Secure way to store third party passwords without reasking users?

Forum Moderators: open

Message Too Old, No Replies

Secure way to store third party passwords without reasking users?

JAB Creations

9:11 pm on Aug 31, 2010 (gmt 0)

I'm curious to if there is a reliable way to securely store passwords in a database that aren't plain-text that are used to access third party websites? In example I salt and pepper passwords, hash them, and then compare hashes however you can't send a hashed password to a third party and expect it to work though at the same time you don't want to store passwords as plain text at the risk of giving away all of a company's passwords should the database be stolen or compromised?

- John

Demaestro

10:14 pm on Aug 31, 2010 (gmt 0)

Not 100% sure what it is you are trying to do.

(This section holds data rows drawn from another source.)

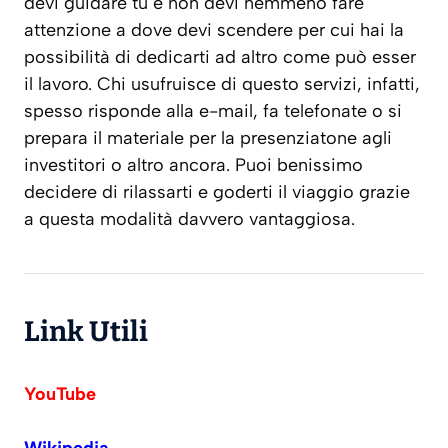
devi guidare tu e non devi nemmeno fare
attenzione a dove devi scendere per cui hai la
possibilità di dedicarti ad altro come può esser
il lavoro. Chi usufruisce di questo servizi, infatti,
spesso risponde alla e-mail, fa telefonate o si
prepara il materiale per la presenziatone agli
investitori o altro ancora. Puoi benissimo
decidere di rilassarti e goderti il viaggio grazie
a questa modalità davvero vantaggiosa.
Link Utili
YouTube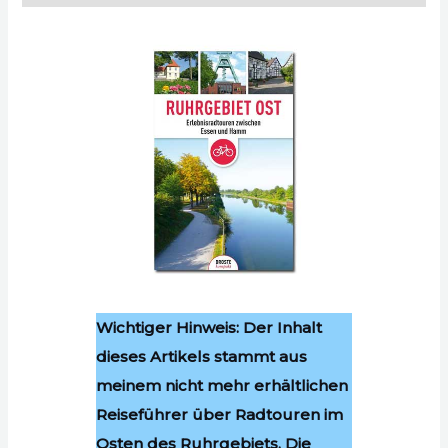
Wichtiger Hinweis: Der Inhalt
dieses Artikels stammt aus
meinem nicht mehr erhältlichen
Reiseführer über Radtouren im
Osten des Ruhrgebiets. Die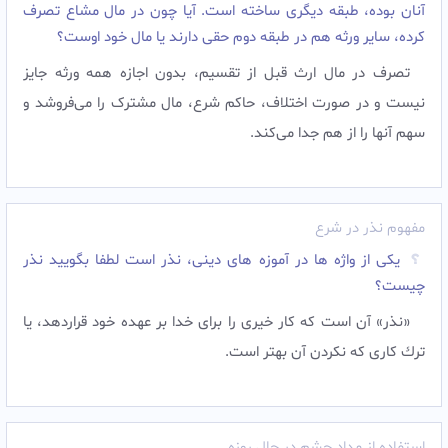
آنان بوده، طبقه دیگری ساخته است. آیا چون در مال مشاع تصرف
کرده، سایر ورثه هم در طبقه دوم حقی دارند یا مال خود اوست؟
تصرف در مال ارث قبل از تقسیم، بدون اجازه همه ورثه جایز
نیست و در صورت اختلاف، حاکم شرع، مال مشترک را می‌فروشد و
سهم آنها را از هم جدا می‌کند.
مفهوم نذر در شرع
یکی از واژه ها در آموزه های دینی، نذر است لطفا بگویید نذر
چیست؟
«نذر» آن است كه كار خيرى را براى خدا بر عهده خود قراردهد، يا
ترك كارى كه نكردن آن بهتر است.
استفاده از مداد چشم در حال روزه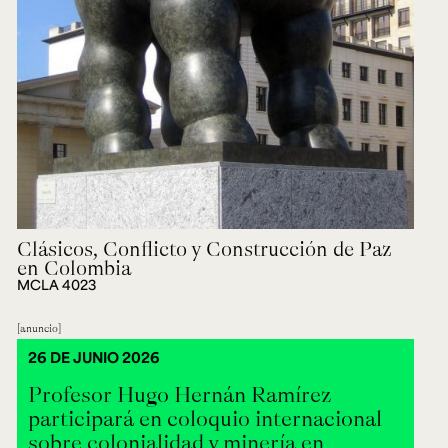
Clásicos, Conflicto y Construcción de Paz
en Colombia
MCLA 4023
anuncio
26 DE JUNIO 2026
Profesor Hugo Hernán Ramírez
participará en coloquio internacional
sobre colonialidad y minería en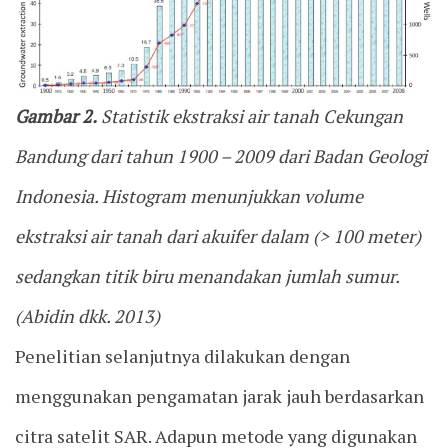
Gambar 2.
Statistik ekstraksi air tanah Cekungan
Bandung dari tahun 1900 – 2009 dari Badan Geologi
Indonesia. Histogram menunjukkan volume
ekstraksi air tanah dari akuifer dalam (> 100 meter)
sedangkan titik biru menandakan jumlah sumur.
(Abidin dkk. 2013)
Penelitian selanjutnya dilakukan dengan
menggunakan pengamatan jarak jauh berdasarkan
citra satelit SAR. Adapun metode yang digunakan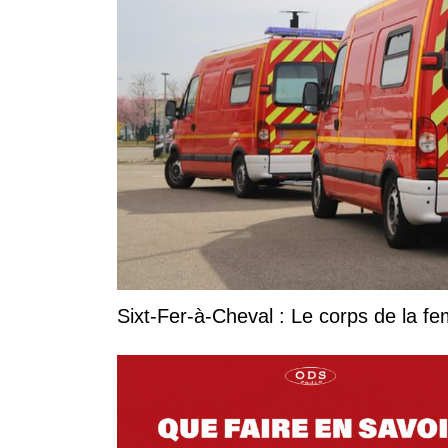
Sixt-Fer-à-Cheval : Le corps de la 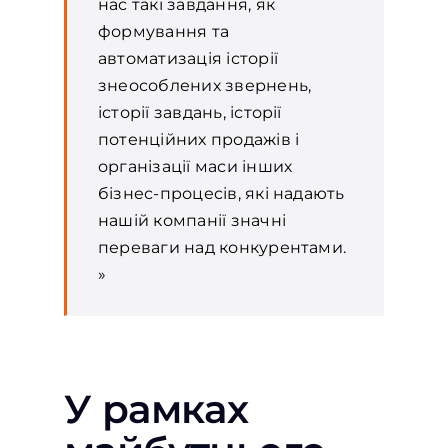
нас такі завдання, як
формування та
автоматизація історії
знеособлених звернень,
історії завдань, історії
потенційних продажів і
організації маси інших
бізнес-процесів, які надають
нашій компанії значні
переваги над конкурентами.
»
У рамках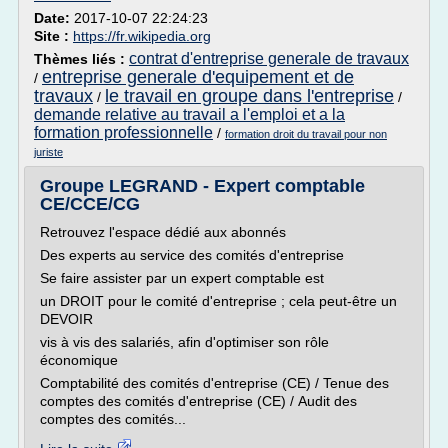
Date:
2017-10-07 22:24:23
Site :
https://fr.wikipedia.org
contrat d'entreprise generale de travaux
Thèmes liés :
entreprise generale d'equipement et de
/
travaux
le travail en groupe dans l'entreprise
/
/
demande relative au travail a l'emploi et a la
formation professionnelle
/
formation droit du travail pour non
juriste
Groupe LEGRAND - Expert comptable
CE/CCE/CG
Retrouvez l'espace dédié aux abonnés
Des experts au service des comités d'entreprise
Se faire assister par un expert comptable est
un DROIT pour le comité d'entreprise ; cela peut-être un
DEVOIR
vis à vis des salariés, afin d'optimiser son rôle
économique
Comptabilité des comités d'entreprise (CE) / Tenue des
comptes des comités d'entreprise (CE) / Audit des
comptes des comités...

Do you want it so someone can give login credentials on your site that would log them into a different site?

JAB Creations

10:35 pm on Aug 31, 2010 (gmt 0)

I'm not trying to do this though yes. I've seen sites that want to take your authentication credentials for third parties (you are first, they are second, credentials are third party) and store them in their database so they don't request the same credentials over and over again.

- John

whoisgregg

10:51 pm on Aug 31, 2010 (gmt 0)

If you use something like mcrypt to encrypt the passwords, then someone hacking the database would have a long way to go to decrypt what they find there.

However, if they also get access to the PHP file that stores the key, then it's game over.